But Ariyo feels the real start to his blues career in Chicago came later in the year when he was hired by the legendary Jimmy Rogers. That allowed him to quit his job at the Japanese restaurant to focus on music. He continued to play with Red, getting to play with other guitarists like Eddie Taylor and Hubert Sumlin. His pay increased as well, jumping to $20 every Sunday from the club instead of the $5 that Red had been paying Ariyo out of his own pocket. The Rogers band headed to New York in January, 1984 for a tour with Hip Linkchain on guitar, George “Wild Child” Butler on harmonica, Steve Arvey on bass, and Tony Mangiullo on drums.“Tony is Italian, so he understood what I was dealing with, not understanding English well at all. He helped me a lot, inviting me to move in his place in order to save money. When he opened his club, Rosa’s Lounge, his support made it possible for me to stay in Chicago and continue my career.”
Staying with the band until 1985, their paths diverge when Rogers headed to Texas to work with the Antone’s label while Ariyo worked with an agent to put together a tour of Japan with another outstanding guitarist, Robert Jr. Lockwood. Returning to Chicago, Ariyo was contacted by a rising star on the Chicago scene, singer Valerie Wellington. She hired him for her band along with Grady Williams on drums and Nick Charles on bass. When he had breaks in Wellington’s schedule, the piano player played dates with the Otis Rush band. “Valerie encouraged me to take advantage of those opportunities. She felt they would be valuable to my career. We were like brother and sister.”
As his career was in full swing, Ariyo was faced with legal issues that meant a return to Japan, where he stayed for the duration of the 1990s decade. Mangiullo’s family helped him out with the legal issues and the agent of for harmonica ace Billy Branch also served as an advocate for Ariyo’s return in 2001 with a new passport and visa. Six years after that he received a green card, giving him official citizen status. “I had known Billy a long time. Once I returned to Chicago, he was running around telling everyone Ariyo’s, back, Ariyo’s back – but I already got him, so don’t touch him! I started playing with his group, the Sons of Blues. I brought my wife here and our son was born in 2004.”
Over the last fifteen years, Ariyo has been committed to playing with Branch. When there are breaks in Branch’s schedule, and with the leader’s blessing, the piano player has been able to explore other interests as a solo artist in addition to fronting his own band. He has done several solo tours in Brazil, Spain, and, of course. Japan. Ariyo has been featured as a soloist at the 2003 and 2007 Chicago Blues Festivals with an appearance at the Chicago Jazz fest in between. “Billy is my priority. I have to be there because I give the band directions. I am not the music director, but I have been with Billy the longest of any band member”.
Other influences on Ariyo’s style include Otis Spann, Pinetop Perkins, and Big Maceo Merriweather.
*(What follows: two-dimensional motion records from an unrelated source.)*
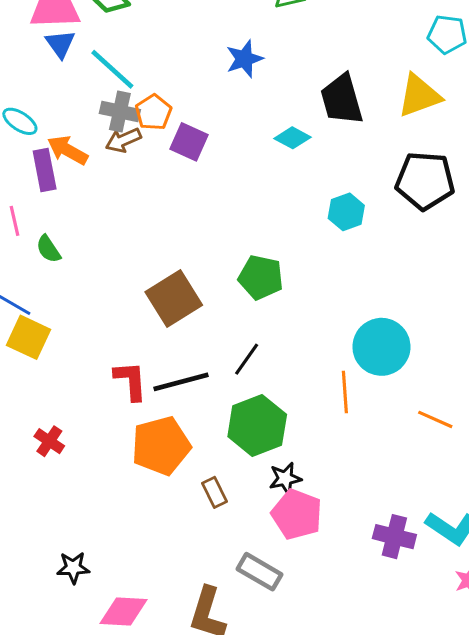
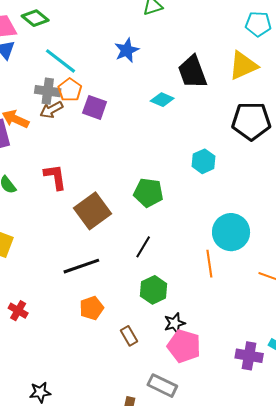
cyan line: (112, 69) -> (61, 61), moved
cyan hexagon: (346, 212) -> (203, 161), moved
red L-shape: (131, 381) -> (55, 177), moved
black line: (181, 382) -> (81, 266), moved
green hexagon: (257, 425) -> (154, 290), size x0.7
orange pentagon: (161, 446) -> (92, 308), size x0.6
During his tenure with Wellington, he learned to play gospel and funk. Her singing had a strong gospel element, powered by her operatically trained voice. Exposure to Chicago’s jazz scene added modern ideas to his musical palette. But blues fans don’t have to worry about Ariyo venturing too far outside the blues traditions. He is a regular participant in the Thursday night blues jam at Rosa’s Lounge, originally run by the late guitarist, James Wheeler. Now Lil’ Ed William’s frequently sits in. Ariyo also plays swinging jump blues as a member of Morry Sochat and the Special 20s, along with Billy Flynn on guitar and Shoji Naito, a 2016 Blues Blast Award nominee, on harmonica.
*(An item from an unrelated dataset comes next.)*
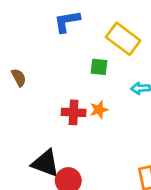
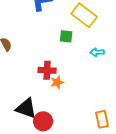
orange star: (99, 110) -> (57, 82), moved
One measure of the piano player’s talent is the list of recordings he has appeared on in the last several years – Jimmy Burns Band Stuck In The Middle, Big Otis Blues by Rob Blaine, So Close To It by Breezy Rodio, and The Big Sound Of Lil’ Ed And The Blues Imperials on Alligator Records. He also made major contributions to the award-nominated recording from Branch, Blues Shock, one of the last releases on the Blind Pig Records label. “Before we went into the studio with the band, Billy and I discussed his ideas for each song, then I put together the voicings. We worked together for a long time. It was a range of old style to more modern sounds”.
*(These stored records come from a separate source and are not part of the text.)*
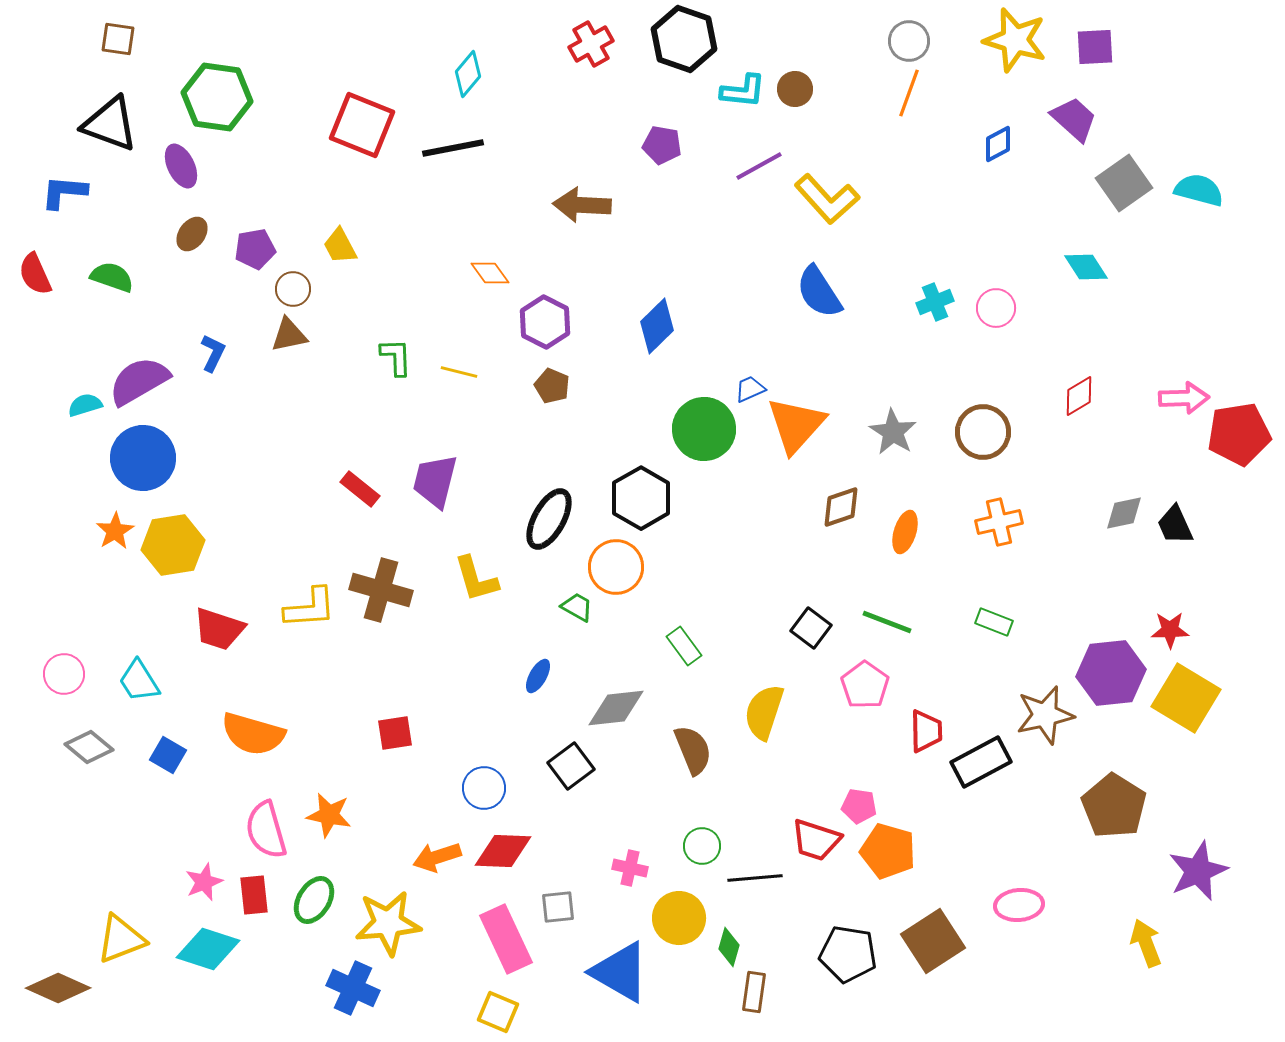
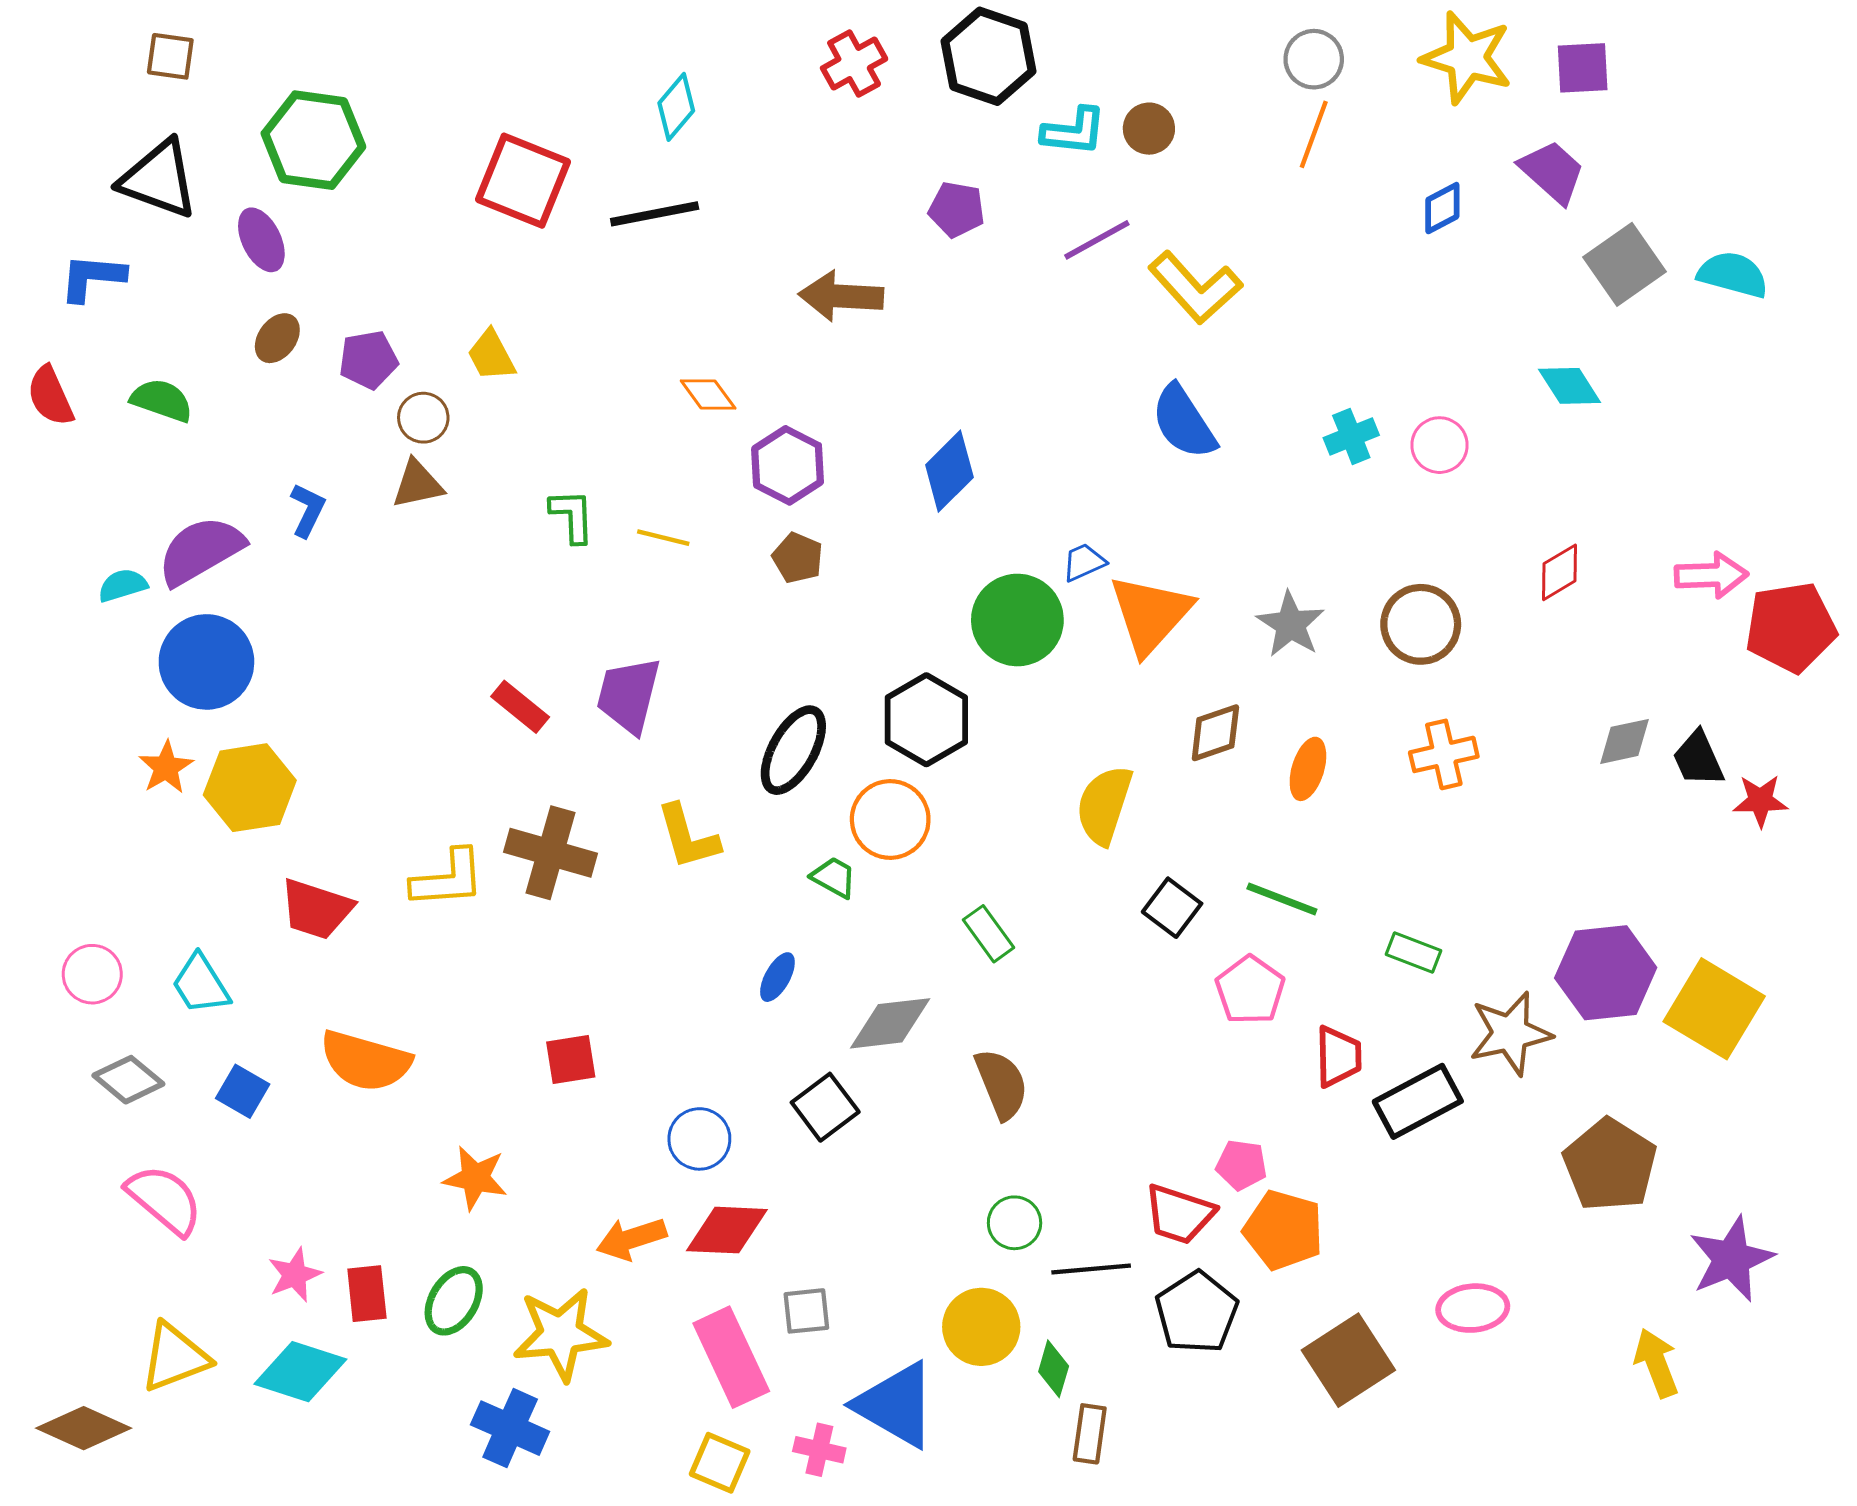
green rectangle: (994, 622) -> (1413, 952), moved
red star: (1170, 630) -> (1760, 801), moved
yellow semicircle: (764, 712) -> (1104, 805), moved
pink semicircle: (266, 830) -> (165, 1200), moved, turned 146
pink cross: (630, 868) -> (819, 1450), moved
black pentagon: (848, 954) -> (1197, 1312), moved, turned 30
Ariyo was excited about the opportunity to work with Lil’ Ed because it took him back to his beginning, with Lil’ Ed’s slide guitar filling in for Elmore James. “I hung out with Lil’ Ed when he toured Japan in 1989. Ed and I play together at the the Thursday night jam at Rosa’s and he is always telling me that he wants me to record with him. I had recorded for Alligator Records back in 1987 with Valerie as part of the label’s the New Bluebloods project with Lil’ Ed, Melvin Taylor and the Kinsey Report. Donald Kinsey was the first musician to ask me to join a band in 1983 but I didn’t have a keyboard”. In November, Branch will be on the road as part of the Big Head Todd tour paying tribute to Willie Dixon. Ariyo is not wasting the time, embarking on his first solo tour of China with stops in Japan. The Sons of Blues have already traveled to Ecuador, Columbia, Romania, and the European Blues Cruise this year.
There are several artists that the piano player would like to play with in the future. “I’d like to do a piano duo with Barrelhouse Chuck. We respect each other so much. It is hard to do because we usually have gigs on opposite sides of town. Before we get too old, I’d like to do something with Chuck. There aren’t many of the old style piano players left besides us and Erwin Helfer. The other is guitarist Larry McCray, who sounds like Freddie King to me. Whenever he comes to Chicago, he calls me but I haven’t had a chance to work with him.”